In Sunday School this morning, we were discussing Ephesians 4. This is likely no great exegetical insight, but I believe it fits the flow of thought of the passage. Verse 13 sets this as a mark of a rightly ordered church: “…until we all reach unity in the faith and in the knowledge of the Son of God and become mature, attaining to the whole measure of the fullness of Christ.”
It is that last expression that is difficult, at least to me. Its difficulty lies in its being very abstract. What hit me, as we were reading the passage, is that Paul may have been using a much more concrete image. The entire surrounding passage is considering the church from the metaphor of Christ’s body; the idea here, then, seems to be this: the standard for the maturity of the church is that it, as a body, has grown up to the point that it fits its head, which is Christ.
Pastor Matt Morrell offered a brilliant modern application of one of Jesus’s parables.

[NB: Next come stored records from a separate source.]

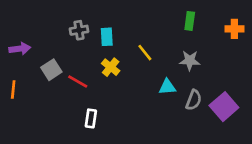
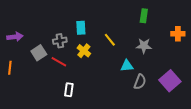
orange cross: (234, 29) -> (178, 34), moved
gray cross: (79, 30) -> (60, 41), moved
gray semicircle: (194, 100) -> (140, 82), moved

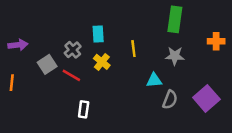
green rectangle: (144, 16) -> (175, 19), size x1.5
yellow line: (110, 40) -> (133, 49), turned 32
gray cross: (60, 41) -> (73, 50), turned -32

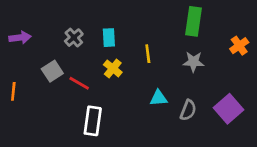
orange cross: (216, 41) -> (239, 46), turned -35
purple arrow: (18, 45) -> (20, 38), moved
gray cross: (73, 50) -> (74, 38), moved
cyan triangle: (154, 80) -> (159, 98), moved
white rectangle: (84, 109) -> (93, 121), size x1.5

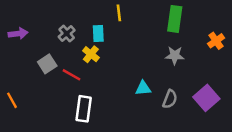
yellow line: (148, 54) -> (119, 13), moved
yellow cross: (113, 68) -> (91, 54), moved
orange line: (13, 91) -> (12, 100), moved, turned -35

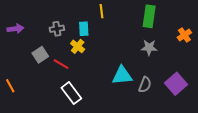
gray cross: (67, 34) -> (57, 29), turned 32
cyan triangle: (143, 88) -> (122, 75), size x1.5
white rectangle: (84, 109) -> (71, 93), turned -45

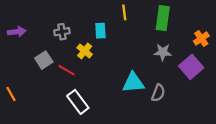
yellow line: (101, 11) -> (124, 12), moved
cyan rectangle: (84, 29) -> (100, 31), moved
purple square: (176, 84) -> (191, 67), moved

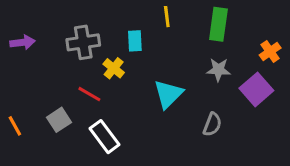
gray cross: (62, 32) -> (83, 42), size x1.5
gray square: (44, 60) -> (59, 120), moved
cyan triangle: (133, 83) -> (168, 94), moved, turned -40

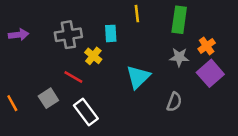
orange cross: (270, 51) -> (207, 46), moved

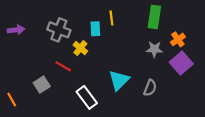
yellow line: (137, 14) -> (111, 18), moved
gray cross: (68, 35) -> (59, 30), turned 30
cyan triangle: (138, 77) -> (119, 80), moved
orange line: (12, 103) -> (12, 100), moved
white rectangle: (86, 112) -> (87, 97), moved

The man who plans to build greater barns to hold his bounteous crop, he said, is like the man who builds the two-car garage, and then the shed in the back, and then rents a storage unit down the road.

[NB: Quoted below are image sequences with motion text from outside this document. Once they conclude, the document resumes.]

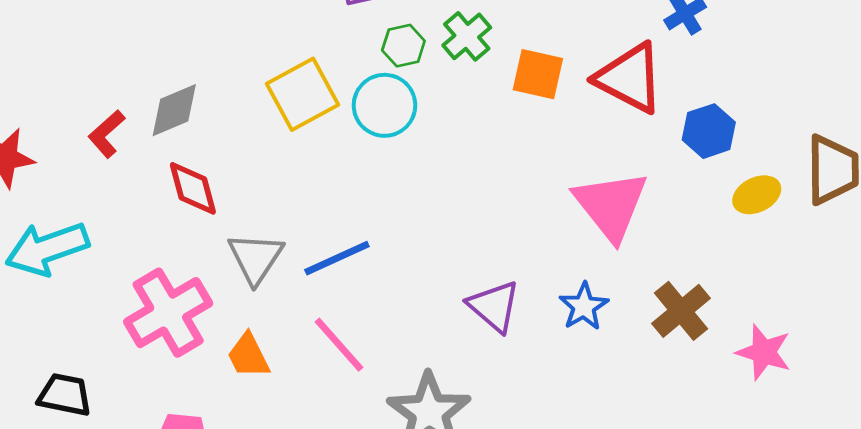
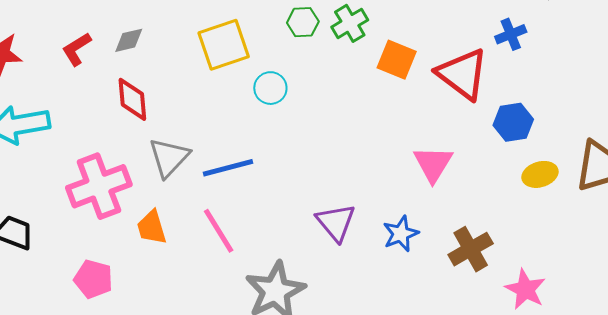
cyan circle: (384, 105) -> (270, 88), moved, size x0.7
gray diamond: (174, 110) -> (129, 40), size x0.7
pink triangle: (611, 205) -> (433, 164), size x0.7

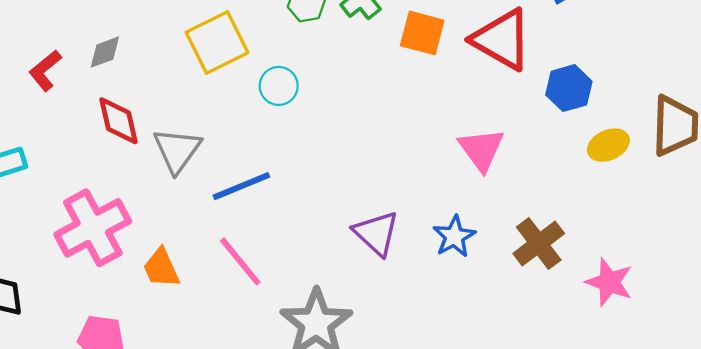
gray triangle: (169, 157) -> (177, 150), moved

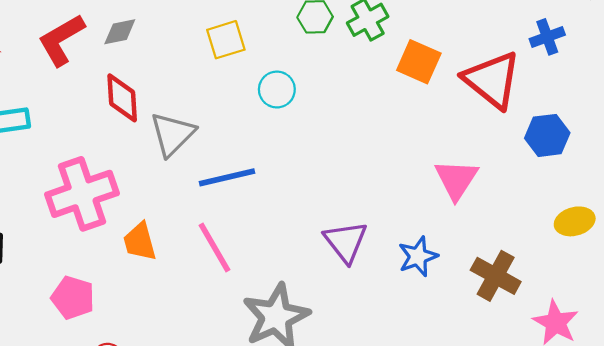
yellow square: (217, 42) -> (226, 40), size x0.7
red L-shape: (45, 70) -> (61, 40), size x1.4
yellow ellipse: (608, 145) -> (575, 221), moved
brown cross: (539, 243) -> (496, 276), turned -33

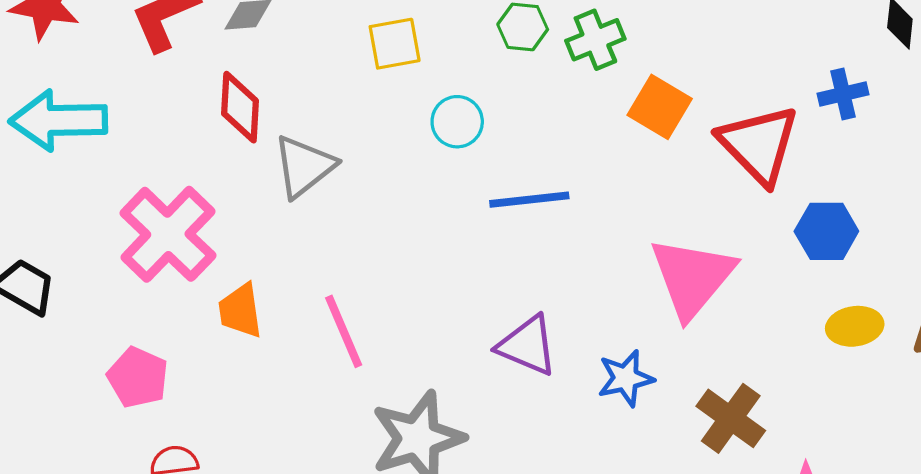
blue line: (227, 177) -> (529, 200), moved
pink triangle: (456, 179) -> (692, 277), size x1.4
pink cross: (82, 194) -> (168, 234), turned -34
yellow ellipse: (575, 221) -> (855, 326), moved
purple triangle: (346, 242) -> (527, 346), turned -36

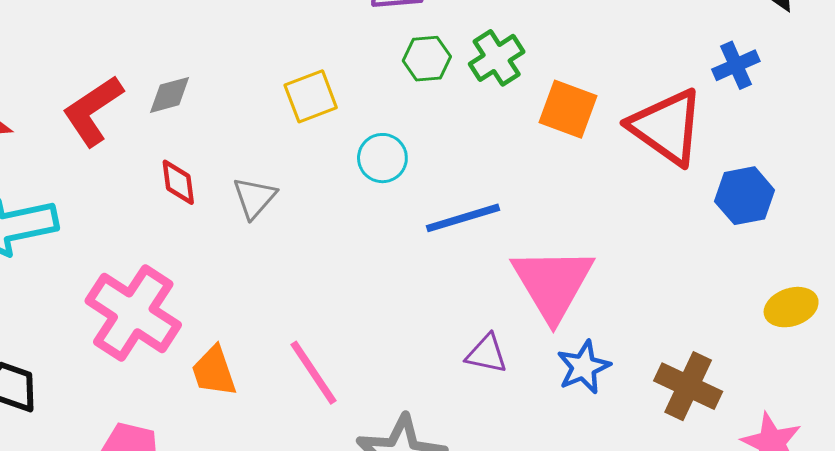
red diamond: (240, 107) -> (178, 182), size x0.7
gray triangle: (304, 166) -> (254, 198), moved, size x0.7
pink triangle: (692, 277) -> (553, 283), moved
yellow ellipse: (855, 326) -> (791, 307), moved
purple triangle: (527, 346) -> (487, 354), size x0.7

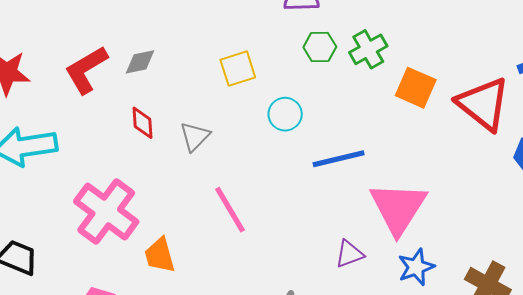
purple triangle: (487, 354) -> (349, 254), turned -36
pink line: (313, 373) -> (230, 210), moved

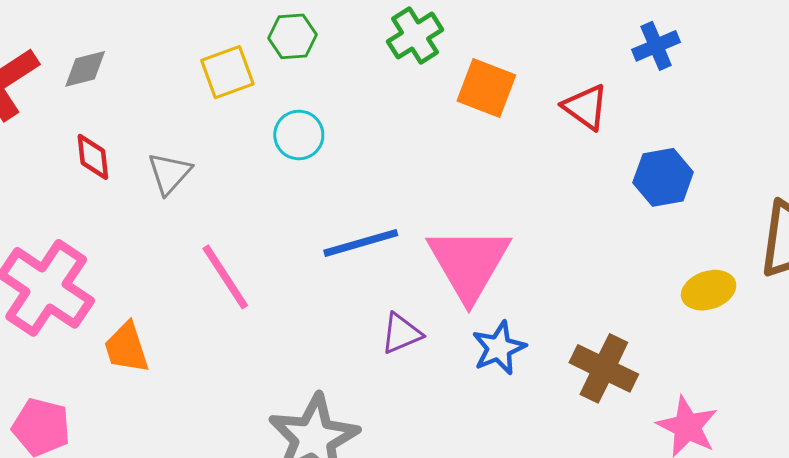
green hexagon: (320, 47) -> (292, 36), moved
red triangle: (483, 104) -> (585, 107), size x0.6
blue line: (339, 159) -> (361, 243), moved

In that same passage, I was convicted by Luke 12:32: “Do not be afraid, little flock, for your Father has been pleased to give you the kingdom.” Jesus’s admonition in the following verses is this: if you really believe that your Father is good, and that it is his delight to give you the kingdom, you would be generous, giving away your possessions to the poor. Thus, our miserliness is our public confession that we disbelieve in the kindness of our Father.